Direct measurements of thermal phonon transmissivity at rough interfaces

Energy transport across solid-solid interfaces is a fundamental process of both scientific and practical interest. For example, electronic transport across metal-semiconductor and pn-junctions forms the basis for modern microelectronics. While electron and photon transport across interfaces is well understood, the microscopic interfacial transport processes for thermal phonons are largely unknown. In fact, the transmissivity of thermal phonons across any interface has never been directly measured. At present, interfacial transport is studied using macroscopic measurements of interface conductance, a procedure that leaves substantial ambiguity in the actual transmissivity profile. Here, we demonstrate that the spectral phonon transmissivity at a metal-semiconductor interface is contained in measurements from a widely-used experimental technique, time-domain thermoreflectance (TDTR).

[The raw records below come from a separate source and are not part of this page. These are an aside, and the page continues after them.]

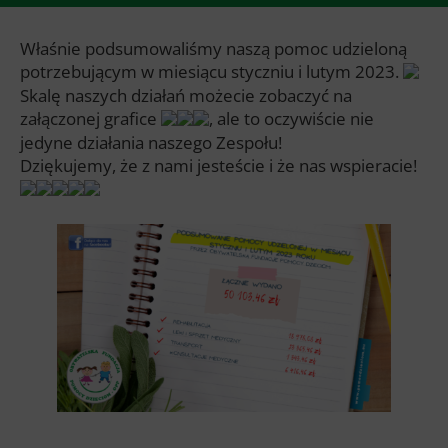
Właśnie podsumowaliśmy naszą pomoc udzieloną
potrzebującym w miesiącu styczniu i lutym 2023.
Skalę naszych działań możecie zobaczyć na
załączonej grafice
, ale to oczywiście nie
jedyne działania naszego Zespołu!
Dziękujemy, że z nami jesteście i że nas wspieracie!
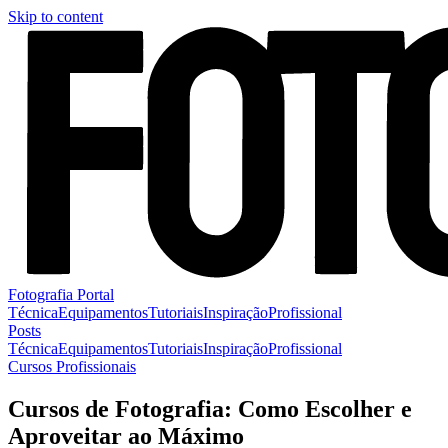
Skip to content
Fotografia Portal
Técnica
Equipamentos
Tutoriais
Inspiração
Profissional
Posts
Técnica
Equipamentos
Tutoriais
Inspiração
Profissional
Cursos Profissionais
Cursos de Fotografia: Como Escolher e
Aproveitar ao Máximo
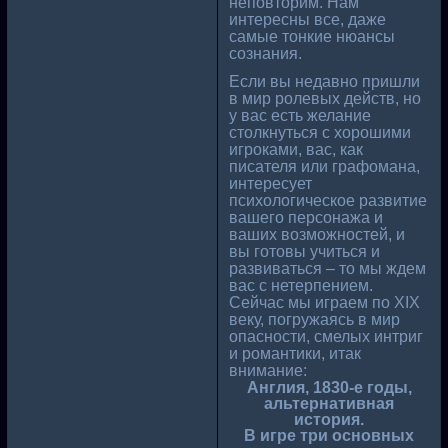
неповторим. Нам
интересны все, даже
самые тонкие нюансы
сознания.
Если вы недавно пришли
в мир ролевых действ, но
у вас есть желание
столкнуться с хорошими
игроками, вас, как
писателя или графомана,
интересует
психологическое развитие
вашего персонажа и
ваших возможностей, и
вы готовы учиться и
развиваться – то мы ждем
вас с нетерпением.
Сейчас мы играем по XIX
веку, погружаясь в мир
опасности, смелых интриг
и романтики, итак
внимание:
Англия, 1830-е годы,
альтернативная
история.
В игре три основных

Using our recent advances in solving the phonon Boltzmann equation to interpret TDTR measurements, we are able to directly measure how much heat is carried by each phonon mode across the interface and hence directly extract the spectral phonon transmissivity. Our measurements reveal that, like other waves, thermal phonons are capable of tunneling across disordered interfaces with thickness smaller than their wavelength. This work represents a major advance in our understanding of thermal phonon transport at interfaces and could impact numerous applications ranging from thermoelectric waste heat recovery to heat dissipation in electronic devices.